The present invention relates generally to the field of systems and methods for three-dimensional (3D) imaging including, but not limited to, systems and methods for 3D image processing and for 3D visualization of objects and targets in a scattering medium.
Integral imaging and digital holography techniques have been studied for real-time sensing, visualization and recognition of real-world objects. Integral imaging is a passive three dimensional (3D) imaging technique that utilizes multi-perspective information to extract the depth information of a 3D object. In such a system, a lenslet array or an imaging device with a synthetic aperture captures a set of 2D elemental images from slightly different perspectives that together contain the 3D information of an object. The computational modeling of integral imaging for 3D visualization of the object can be performed by using a virtual ray propagation algorithm.

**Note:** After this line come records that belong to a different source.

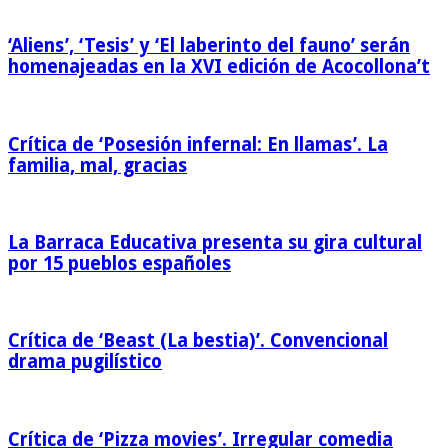
‘Aliens’, ‘Tesis’ y ‘El laberinto del fauno’ serán
homenajeadas en la XVI edición de Acocollona’t
Crítica de ‘Posesión infernal: En llamas’. La
familia, mal, gracias
La Barraca Educativa presenta su gira cultural
por 15 pueblos españoles
Crítica de ‘Beast (La bestia)’. Convencional
drama pugilístico
Crítica de ‘Pizza movies’. Irregular comedia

In digital holography, a digital hologram, i.e. the diffraction pattern of the object illuminated by coherent light, is recorded on an image sensor. The original 3D field of the object is computationally reconstructed from the digital hologram of the object by using a virtual Fresnel propagation algorithm.
These two 3D optical imaging systems have found a variety of applications including 3D image recognition, occluded 3D object visualization, automatic analysis of 3D microscopic image data, holographic tomography, and 3D display.
Current technologies used in the field to address visualization of objects in scattering media comprise the use of Laser Radar (LADAR). LADAR suffers from being expensive, complex, and limitations of photon counting sensors. Also, it cannot be used for persistent surveillance.